La bible de Couillard?

Qu’est-ce que Philippe Couillard entend faire de notre État ? Rééquilibrer les finances, simplement ? Non, son projet est beaucoup plus ambitieux et s’inscrit dans ce qu’il perçoit comme une tendance mondiale de « réinvention » de l’État, laquelle fut exposée dans ce qu’il considère comme l’essai récent le plus inspirant pour lui : The Fourth Révolution. Une source d’inspiration comptant de bons mais aussi d’inquiétants aspects.

Lors d’une réunion récente avec des hauts fonctionnaires et des patrons de société d’État, Philippe Couillard a été très clair, racontent plusieurs sources : s’il y a un livre qui l’inspire et même « que vous devriez tous lire », a-t-il lancé à son parterre, c’est The Fourth Revolution – The Global Race to Reinvent the State (Penguin Press, 305 pages), écrit par deux des patrons de la revue The Economist, John Micklethwait et Adrian Wooldridge.

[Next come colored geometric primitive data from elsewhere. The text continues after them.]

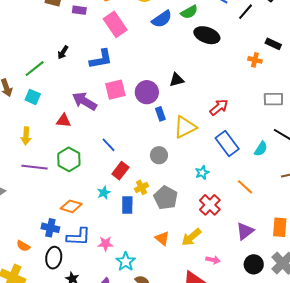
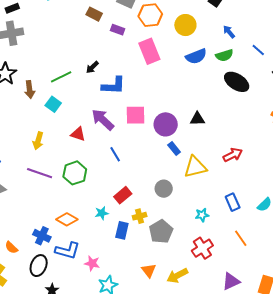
blue L-shape: (101, 59) -> (113, 86), moved
blue rectangle: (160, 114) -> (174, 148), turned -32
blue rectangle: (227, 144) -> (233, 202), moved, size x0.7
blue line: (108, 145) -> (115, 154), moved

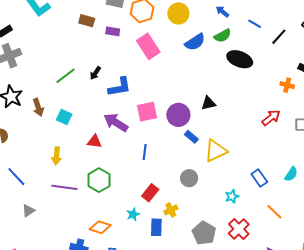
green line: (61, 77) -> (65, 76), moved
blue line: (115, 154) -> (145, 152), moved, turned 49
red arrow: (233, 155) -> (271, 118), moved
gray pentagon: (161, 232) -> (204, 233), moved

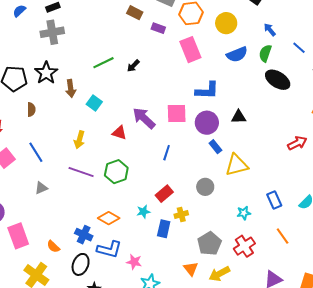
green semicircle: (223, 36) -> (265, 53), turned 126
blue L-shape: (120, 87) -> (207, 91), moved

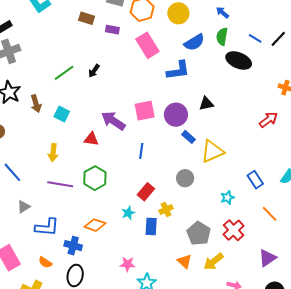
blue line: (299, 48) -> (255, 38), moved
blue L-shape: (207, 91) -> (178, 70), moved
blue L-shape: (109, 249) -> (47, 227), moved

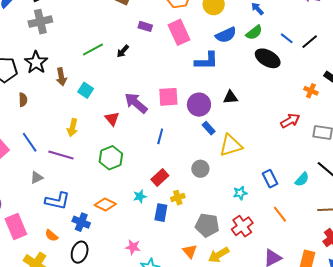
purple rectangle: (112, 30) -> (145, 26), moved
green semicircle: (222, 37) -> (254, 33), turned -144
red triangle: (91, 139) -> (112, 119), turned 35
purple line: (60, 184) -> (61, 155), moved
gray pentagon: (199, 233) -> (207, 225), turned -30

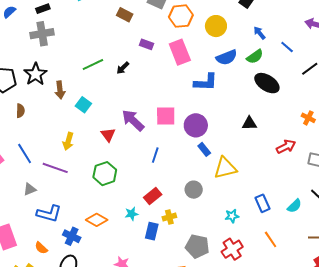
blue line: (287, 38) -> (287, 47), moved
black triangle: (230, 97) -> (249, 123), moved

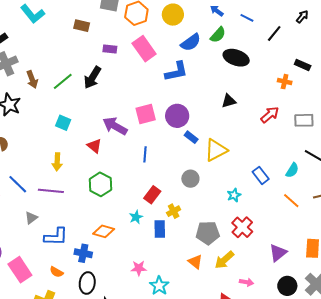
black arrow: (123, 68) -> (92, 78), size x1.6
brown arrow: (60, 90) -> (32, 79), moved
orange line: (271, 239) -> (291, 201), moved

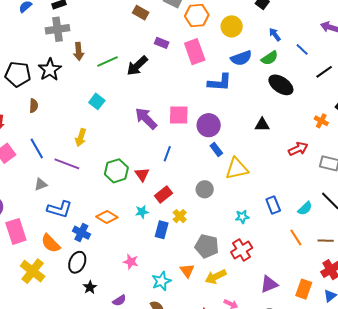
red triangle: (94, 146) -> (142, 174), moved
yellow cross: (174, 211) -> (180, 216), turned -32
orange semicircle: (56, 272) -> (51, 243), size x1.5
cyan star: (159, 286) -> (161, 281), moved

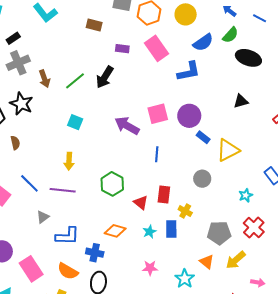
red triangle: (142, 174) -> (141, 203), moved
red rectangle: (164, 195) -> (164, 195), turned -30
cyan star: (142, 212) -> (149, 232), moved

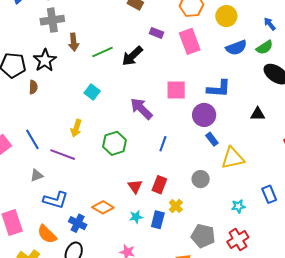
blue L-shape: (189, 71) -> (219, 89), moved
pink square: (158, 114) -> (176, 90), moved
brown semicircle: (15, 143) -> (33, 87), moved
green hexagon: (112, 184) -> (115, 143), moved

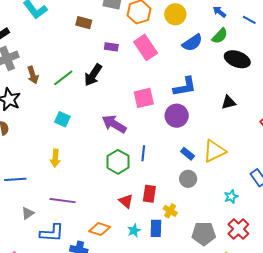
blue line: (32, 139) -> (15, 179), turned -50
blue rectangle: (212, 139) -> (188, 154), moved
green hexagon: (115, 143) -> (118, 162), moved
purple line: (63, 155) -> (63, 201), moved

La thèse du livre : la gouvernance est en crise, les États démocratiques sont aujourd’hui beaucoup trop gros, de plus en plus incapables d’accomplir leurs missions essentielles. Cette impuissance mine l’adhésion au système des populations surtaxées et rend attrayantes les solutions populistes. L’État libéral à l’occidentale n’inspire donc plus. Ailleurs, on se tourne, soutiennent-ils, vers d’autres conceptions du gouvernement, notamment celles de Singapour et de la Suède, avec sa social-démocratie durable parce que réformée. Une quatrième révolution est nécessaire, concluent les auteurs.

Selon Micklethwait et Wooldridge, la première révolution fut celle de l’État-nation, autour de la pensée du théoricien Thomas Hobbes (1588-1679), pour qui l’État était un Léviathan détenteur du monopole de la violence légitime, capable de garantir la sécurité du citoyen. La seconde serait celle de l’État libéral, conforme aux thèses de John Stuart Mill (1806-1873). La troisième ? L’État-providence rêvé par la Société des Fabiens, qui voulut donner la santé et l’éducation à tous. Mais au fil du temps, on compta trop sur l’État, qui devint obèse. Thatcher et Reagan, dans les années 1980, ont bien tenté de le faire maigrir, estiment Micklethwait et Wooldridge. Mais leur révolution ne fonctionna qu’à moitié. La quatrième révolution sera celle de l’État « maigre » (le « lean », cher au ministre de l’Éducation Yves Bolduc), qui accepte ses limites, ne promet plus tout et qui utilise la technologie pour rendre ses processus plus efficaces.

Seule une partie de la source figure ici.